Member of the KwaZulu-Natal Provincial Legislature

Personal details
- Citizenship: South Africa
- Political party: African National Congress

= Nhlakanipho Ntombela =

South African politician

Nhlakanipho Ntombela is a South African politician who has represented the African National Congress (ANC) in the KwaZulu-Natal Provincial Legislature since before 2014. He is also a longstanding member of the Provincial Executive Committee of the KwaZulu-Natal ANC, and in December 2021 he was elected Deputy Regional Chairperson of the ANC's Moses Mabhida branch in Umgungundlovu District.

== Political career ==
Ntombela was formerly the Provincial Chairperson of the ANC Youth League in KwaZulu-Natal. He is also a longstanding member of the Provincial Executive Committee of the ANC's KwaZulu-Natal branch: he had a seat in the committee by 2006, and the committee appointed him provincial head of campaigns ahead of the 2011 local elections. In March 2012, he stood for election as Regional Chairperson of the ANC's eThekwini region, the ANC's largest branch in the country, but he was narrowly defeated by Sibongiseni Dhlomo, won received 277 votes to Ntombela's 242.

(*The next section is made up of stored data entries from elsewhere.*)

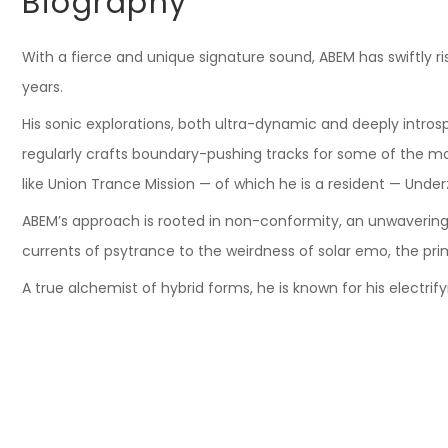
Biography
With a fierce and unique signature sound, ABEM has swiftly 
years.
His sonic explorations, both ultra-dynamic and deeply introsp
regularly crafts boundary-pushing tracks for some of the most
like Union Trance Mission — of which he is a resident — Under
ABEM’s approach is rooted in non-conformity, an unwavering
currents of psytrance to the weirdness of solar emo, the prim
A true alchemist of hybrid forms, he is known for his electrif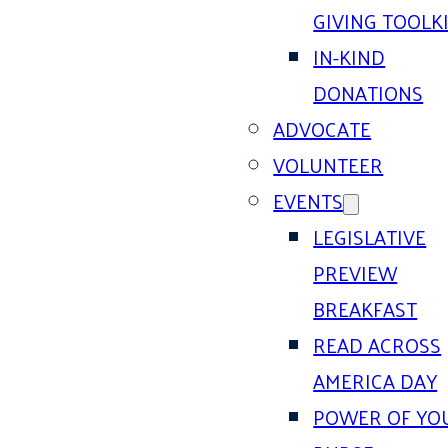
GIVING TOOLK
IN-KIND
DONATIONS
ADVOCATE
VOLUNTEER
EVENTS
LEGISLATIVE
PREVIEW
BREAKFAST
READ ACROSS
AMERICA DAY
POWER OF YO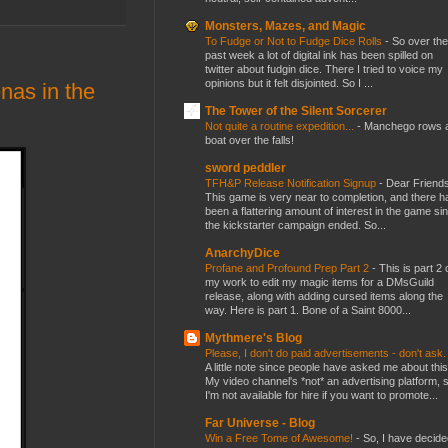
Monsters, Mazes, and Magic
To Fudge or Not to Fudge Dice Rolls
-
So over the
past week a lot of digital ink has been spilled on
twitter about fudgin dice. There I tried to voice my
opinions but it felt disjointed. So I ...
as in the
The Tower of the Silent Sorcerer
Not quite a routine expedition...
-
Manchego rows 
boat over the falls!
sword peddler
TFH&P Release Notification Signup
-
Dear Friends
This game is very near to completion, and there h
been a flattering amount of interest in the game si
the kickstarter campaign ended. So...
AnarchyDice
Profane and Profound Prep Part 2
-
This is part 2 
my work to edit my magic items for a DMsGuild
release, along with adding cursed items along the
way. Here is part 1. Bone of a Saint 8000...
Mythmere's Blog
Please, I don't do paid advertisements - don't ask
A little note since people have asked me about this
My video channel's *not* an advertising platform, 
I'm not available for hire if you want to promote...
Far Universe - Blog
Win a Free Tome of Awesome!
-
So, I have decide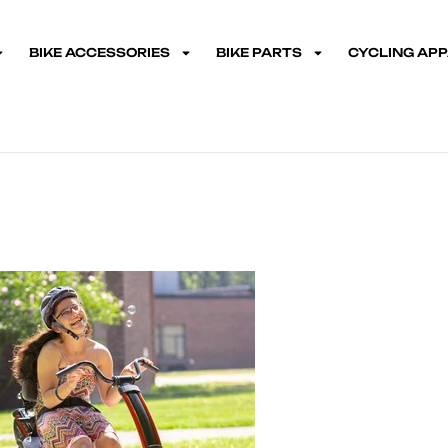
BIKE ACCESSORIES
BIKE PARTS
CYCLING AP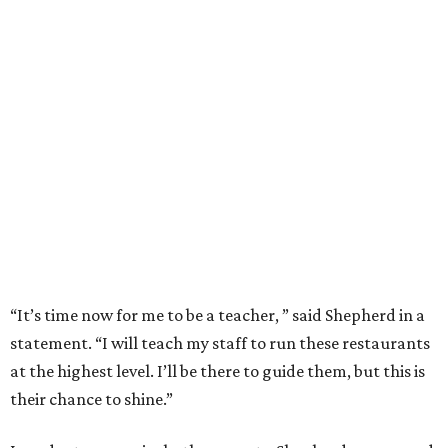
“It’s time now for me to be a teacher, ” said Shepherd in a
statement. “I will teach my staff to run these restaurants
at the highest level. I’ll be there to guide them, but this is
their chance to shine.”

Ntombela was a Member of the Provincial Legislature prior to 2014, and in the 2014 general election he was re-elected to his seat, ranked 26th on the ANC's provincial party list. In November 2015, he stood unsuccessfully for election as Provincial Secretary of the KwaZulu-Natal ANC; he ran on a slate aligned to outgoing Provincial Chairperson Senzo Mchunu, and he was defeated by Super Zuma. Ahead of the ANC's 54th National Conference two years later, according to IOL, he was a "key backer and lobbyist" of Cyril Ramaphosa's successful campaign to be elected ANC President.

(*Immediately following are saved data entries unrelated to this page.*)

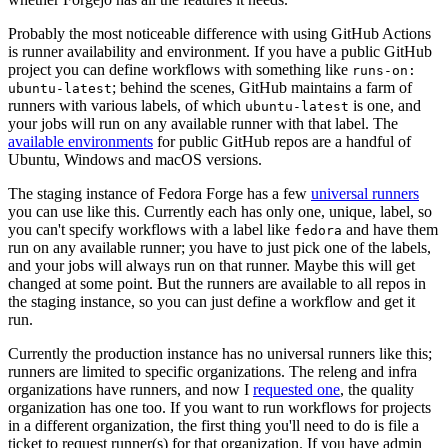
Probably the most noticeable difference with using GitHub Actions
is runner availability and environment. If you have a public GitHub
project you can define workflows with something like
runs-on:
; behind the scenes, GitHub maintains a farm of
ubuntu-latest
runners with various labels, of which
is one, and
ubuntu-latest
your jobs will run on any available runner with that label. The
available environments
for public GitHub repos are a handful of
Ubuntu, Windows and macOS versions.
The staging instance of Fedora Forge has a few
universal runners
you can use like this. Currently each has only one, unique, label, so
you can't specify workflows with a label like
and have them
fedora
run on any available runner; you have to just pick one of the labels,
and your jobs will always run on that runner. Maybe this will get
changed at some point. But the runners are available to all repos in
the staging instance, so you can just define a workflow and get it
run.
Currently the production instance has no universal runners like this;
runners are limited to specific organizations. The releng and infra
organizations have runners, and now I
requested one
, the quality
organization has one too. If you want to run workflows for projects
in a different organization, the first thing you'll need to do is file a
ticket to request runner(s) for that organization. If you have admin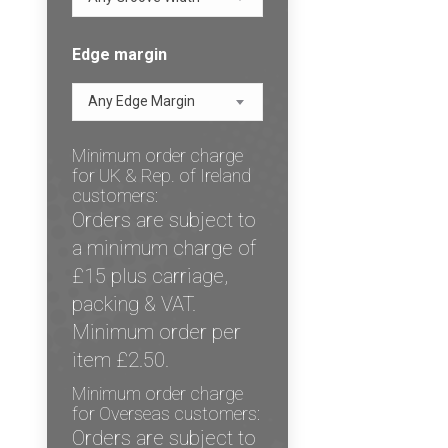
Edge margin
Any Edge Margin
Minimum order charge
for UK & Rep. of Ireland
customers:
Orders are subject to
a minimum charge of
£15 plus carriage,
packing & VAT.
Minimum order per
item £2.50.
Minimum order charge
for Overseas customers:
Orders are subject to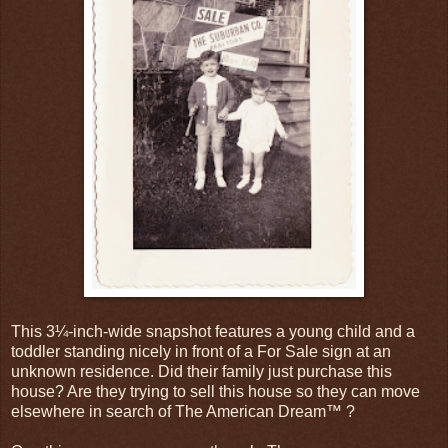
This 3¼-inch-wide snapshot features a young child and a
toddler standing nicely in front of a For Sale sign at an
unknown residence. Did their family just purchase this
house? Are they trying to sell this house so they can move
elsewhere in search of The American Dream™ ?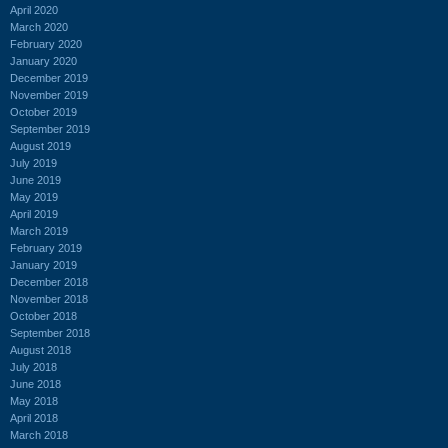
April 2020
March 2020
February 2020
January 2020
December 2019
November 2019
October 2019
September 2019
August 2019
July 2019
June 2019
May 2019
April 2019
March 2019
February 2019
January 2019
December 2018
November 2018
October 2018
September 2018
August 2018
July 2018
June 2018
May 2018
April 2018
March 2018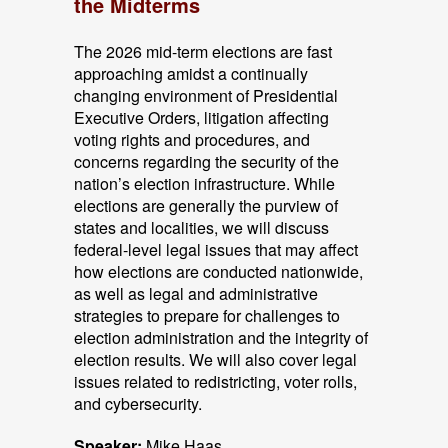
the Midterms
The 2026 mid-term elections are fast
approaching amidst a continually
changing environment of Presidential
Executive Orders, litigation affecting
voting rights and procedures, and
concerns regarding the security of the
nation’s election infrastructure. While
elections are generally the purview of
states and localities, we will discuss
federal-level legal issues that may affect
how elections are conducted nationwide,
as well as legal and administrative
strategies to prepare for challenges to
election administration and the integrity of
election results. We will also cover legal
issues related to redistricting, voter rolls,
and cybersecurity.
Speaker:
Mike Haas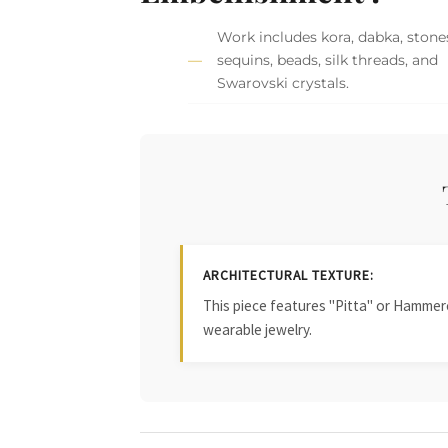
Work includes kora, dabka, stone
sequins, beads, silk threads, and
Swarovski crystals.
ARCHITECTURAL TEXTURE:
This piece features "Pitta" or Hammered
wearable jewelry.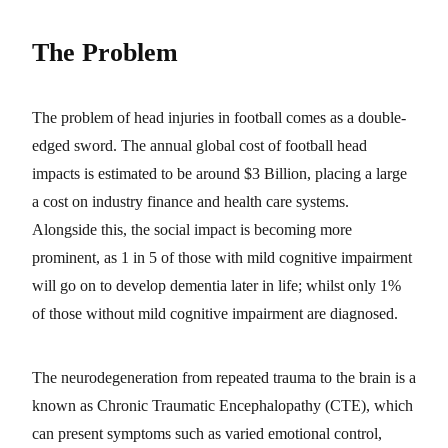
The Problem
The problem of head injuries in football comes as a double-
edged sword. The annual global cost of football head
impacts is estimated to be around $3 Billion, placing a large
a cost on industry finance and health care systems.
Alongside this, the social impact is becoming more
prominent, as 1 in 5 of those with mild cognitive impairment
will go on to develop dementia later in life; whilst only 1%
of those without mild cognitive impairment are diagnosed.
The neurodegeneration from repeated trauma to the brain is a
known as Chronic Traumatic Encephalopathy (CTE), which
can present symptoms such as varied emotional control,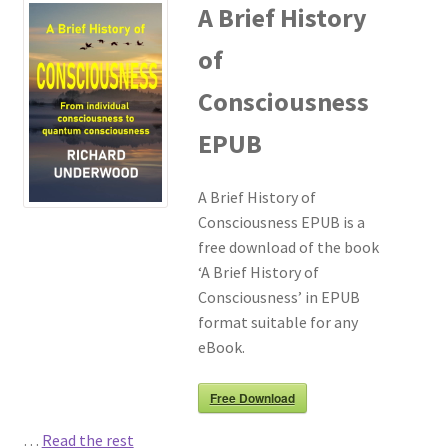
A Brief History
of
Consciousness
EPUB
A Brief History of
Consciousness EPUB is a
free download of the book
‘A Brief History of
Consciousness’ in EPUB
format suitable for any
eBook.
Free Download
…
Read the rest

At the ANC's next provincial elective conference in July 2018, Ntombela was re-elected to the ANC Provincial Executive Committee, and in the 2019 general election he was re-elected to his legislative seat, ranked 13th on the ANC's party list. In July 2020, he was appointed as official spokesperson of the KwaZulu-Natal ANC, succeeding Ricardo Mthembu, who had died of COVID-19 complications earlier that month. In December 2021, Ntombela was elected Deputy Regional Chairperson of the ANC's Moses Mabhida branch in Umgungundlovu District, the party's second largest branch in KwaZulu-Natal; in that capacity he served under Regional Chairperson Mzimkhulu Thebolla. He was re-elected to another four-year term on the ANC's Provincial Executive Committee in July 2022.